Update: This update is up at the top so that some people may keep their blood pressure in check. Since I posted this, Google, or at least Matt Cutts on his personal blog, did indeed choose to communicate with me, saying that they did try to send a warning email. They posted it, and it was a good email, with sufficient information that if I had actually received it, it would have been perfectly reasonable as something to orient me to fix the problem on the TOA site. Over on Matt’s blog, I suggested making warning email content available through the Google Webmaster Tools interface. I think that is being considered. And, best of all, Google re-indexed the TOA site on 2006/12/05. Back to the original post:
Google has done a lot of cool and useful things. But in one area, Google has failed badly in setting its policy. It has to do with when Google decides to de-index a website, that is, to remove all references to an entire domain from any search returns that it provides. You might think that a company that prides itself upon advanced textual analysis and automated decision-making algorithms might provide helpful warning messages to webmasters concerning problems found in their sites. You would be wrong. [Google’s Matt Cutts says that Google did send a warning email that I did not receive. — WRE] If Google decides that there is a problem, they will de-index the entire site, never attempt to communicate with the webmaster concerning their action, and (this is the big problem part) they refuse to tell a webmaster what the problem was or where the problem occurred, whether or not the webmaster deliberately created the problem or was the victim of some of the all-too-common website cracking that happens nowadays. Google’s policy of keeping problems secret is harmful, and in fact favors cheaters over honest webmasters.

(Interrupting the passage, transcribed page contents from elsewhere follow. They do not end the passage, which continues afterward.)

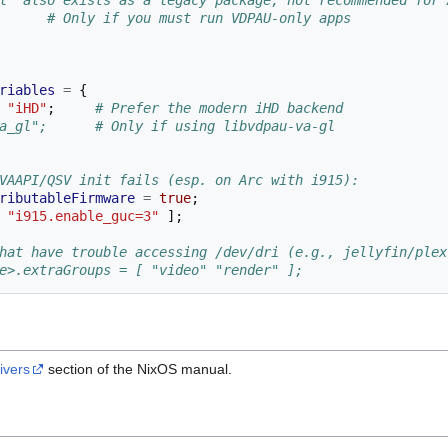
l' also exists as a legacy package; not recommended for 
      # Only if you must run VDPAU-only apps
riables
=
{
"iHD"
;
# Prefer the modern iHD backend
a_gl";      # Only if using libvdpau-va-gl
VAAPI/QSV init fails (esp. on Arc with i915):
ributableFirmware
=
true
;
"i915.enable_guc=3"
];
hat have trouble accessing /dev/dri (e.g., jellyfin/plex
e>.extraGroups = [ "video" "render" ];
ivers
section of the NixOS manual.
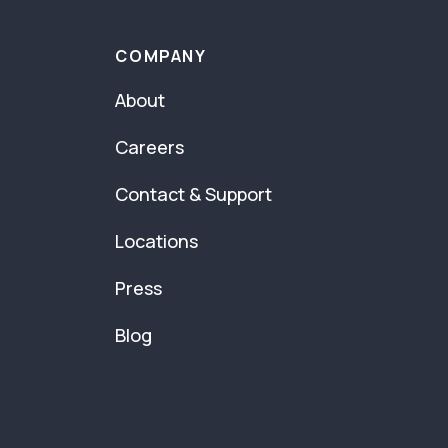
COMPANY
About
Careers
Contact & Support
Locations
Press
Blog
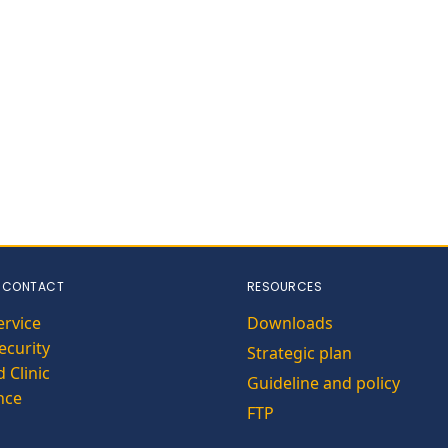
 CONTACT
RESOURCES
ervice
Downloads
curity
Strategic plan
 Clinic
Guideline and policy
nce
FTP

How do I know this? Because my website got cracked and Google decided to de-index it.
No pages from your site are currently included in Google’s index due to violations of the webmaster guidelines. Please review our webmaster guidelines and modify your site so that it meets those guidelines. Once your site meets our guidelines, you can request reinclusion and we’ll evaluate your site.

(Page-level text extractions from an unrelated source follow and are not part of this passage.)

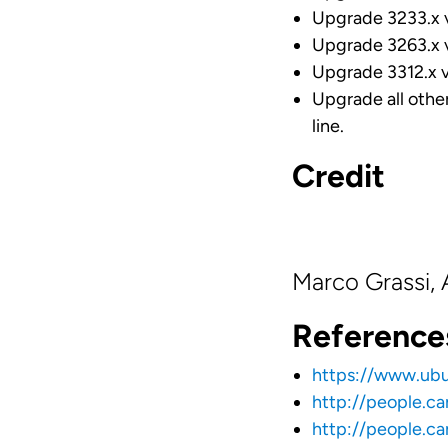
Upgrade 3233.x ve
Upgrade 3263.x ve
Upgrade 3312.x ve
Upgrade all othe
line.
Credit
Marco Grassi,
Reference
https://www.ub
http://people.c
http://people.c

I got to that message about the TalkOrigins Archive (TOA) sometime early Friday morning. A post on the talk.origins newsgroup cc’d to my email gave me a heads-up that the TOA no longer appeared in the Google index. That site is also my responsibility, so I started looking into the problem.

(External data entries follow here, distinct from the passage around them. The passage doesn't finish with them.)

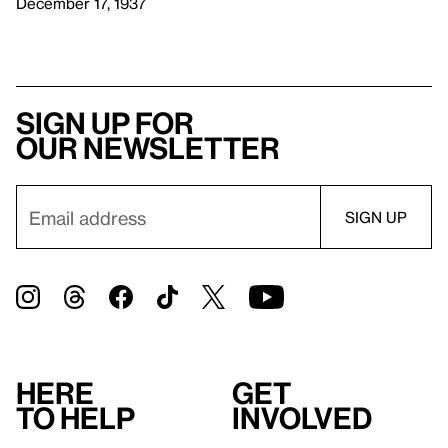
December 17, 1937
Sign up for
our newsletter
Here
Get
to help
involved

First, I just tried looking at Google’s public information about the TOA. That was all happy news, with a cute check-mark graphic and the note that the TOA was successfully indexed last on November 27th. I then claimed the TOA as my website through Google’s Webmaster Tools and verified it. Then, I got the rather different site summary that is quoted at the beginning of this message.
So, what, precisely, was causing Google to not like us anymore? The essential lesson here is that Google would not tell us. That isn’t mere caprice; that is Google policy. I tried to find a more extensive explanation since the first thing was labeled “Summary”. No such luck. That is not available via Googe Webmaster Tools. There was a listed phone number for Google, so I tried calling them. After proceeding as directed through their phone menu, I got a recorded message that all issues to do with indexing were handled through the web site and that Google did not offer any customer service via the phone. There was, of course, nothing further available from the web site, with the exception of the form for requesting reinclusion of a site. That doesn’t tell you anything about your problem in particular.
My mission, whether I liked it or not, was to find and fix whatever problem the TOA might have, with no guidance as to what the problem was and nothing at all about where to start looking. Since the TOA site is 5,000+ separate pages, that could be quite the task. I started with the default site page. I pulled it up in my browser. It looked completely unexceptionable. I then opened up a “page source” view. There, I did find something wrong. At the bottom of the page, buried within an ASP function that prevented it from being visible on browsers, was a block of bad links, links that had nothing to do with the TOA. Checking the file on the server, I found that it was changed on 2006/11/18. There was no corresponding entry in the TalkOrigins Archive Delegation (TOAD) change log, where the authorized TOA volunteers note each change made to the site. We had been cracked.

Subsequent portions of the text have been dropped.